A NOVA GUERILHEIRA AMPLIADA E MELHORADA

A GUERILHEIRA

Gama Gantois

No início dos anos 70, comecei a trabalhar num grande jornal do Rio de Janeiro. Tudo o que almejava era me consagrar como um grande jornalista. Para isto, precisava de duas coisas. Primeiramente trabalhar na profissão, isto eu já tinha conseguido. Em segundo lugar, de uma grande reportagem. Mas, tinha que ser algo grandioso, de abalar as estruturas da nossa sociedade. Só havia uma dificuldade. As grandes reportagens eram entregues aos jornalistas de renome. Aos principiantes como eu, cabia cobrir acontecimentos sem nenhuma importância. Fatos irrelevantes.

A carreira de jornalista é muito árdua. Ninguém está preocupado com a renovação profissional. O jornal é um negócio como outro qualquer. Ele vive de vendas e dos anunciantes, e para ter tudo isto é preciso trazer no seu bojo, boas reportagens, bons artigos, além, é claro da credibilidade. Para ter boa reportagem e bons artigos, tem que possuir em seus quadros, jornalistas de renome. Portanto, ao jovem profissional só lhe resta saber esperar e aguardar uma oportunidade. Quando esta aparecer, agarrá-la de unhas e dentes.

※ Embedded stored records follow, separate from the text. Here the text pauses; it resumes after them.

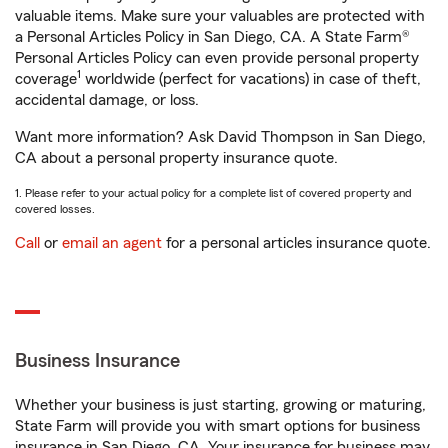
valuable items. Make sure your valuables are protected with
a Personal Articles Policy in San Diego, CA. A State Farm®
Personal Articles Policy can even provide personal property
1
coverage
worldwide (perfect for vacations) in case of theft,
accidental damage, or loss.
Want more information? Ask David Thompson in San Diego,
CA about a personal property insurance quote.
1. Please refer to your actual policy for a complete list of covered property and
covered losses.
Call
or
email an agent
for a personal articles insurance quote.
Business Insurance
Whether your business is just starting, growing or maturing,
State Farm will provide you with smart options for business
insurance in San Diego, CA. Your insurance for business may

Certo dia, quando escrevia o horóscopo para a edição do Jornal para o dia seguinte, veio a noticia bomba. Fora escolhido para entrevistar uma famosa guerrilheira do Araguaia presa nas dependências do Destacamento de Operações Internas - Centro de Operações de Defesa Interna (DOI-CODI). Esse departamento era temido por todos os brasileiros. O DOI/CODI era um órgão Inteligência subordinado ao Exército, especializado na repressão do governo brasileiro durante o regime inaugurado com o golpe militar de 31 de março de 1964, a ditadura militar, também chamada de "Anos de Chumbo".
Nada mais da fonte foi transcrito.